BEGIN ENTRIES SHOWN

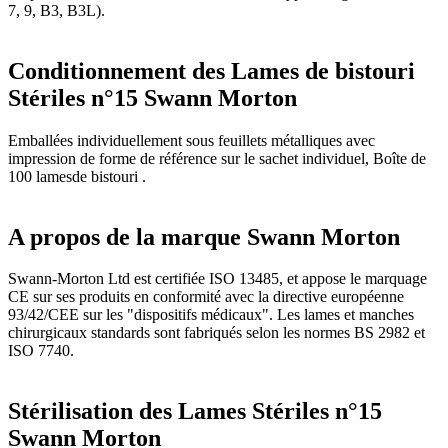
7, 9, B3, B3L).
Conditionnement des Lames de bistouri
Stériles n°15 Swann Morton
Emballées individuellement sous feuillets métalliques avec
impression de forme de référence sur le sachet individuel, Boîte de
100 lamesde bistouri .
A propos de la marque Swann Morton
Swann-Morton Ltd est certifiée ISO 13485, et appose le marquage
CE sur ses produits en conformité avec la directive européenne
93/42/CEE sur les "dispositifs médicaux". Les lames et manches
chirurgicaux standards sont fabriqués selon les normes BS 2982 et
ISO 7740.
Stérilisation des Lames Stériles n°15
Swann Morton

END ENTRIES SHOWN

TASK DESCRIPTION: An exact copy of the lines above, from the first through the line that holds "Swann-Morton Ltd est", is what is needed; leave the pictures out.

SOLVED PROBLEM:
7, 9, B3, B3L).
Conditionnement des Lames de bistouri
Stériles n°15 Swann Morton
Emballées individuellement sous feuillets métalliques avec
impression de forme de référence sur le sachet individuel, Boîte de
100 lamesde bistouri .
A propos de la marque Swann Morton
Swann-Morton Ltd est certifiée ISO 13485, et appose le marquage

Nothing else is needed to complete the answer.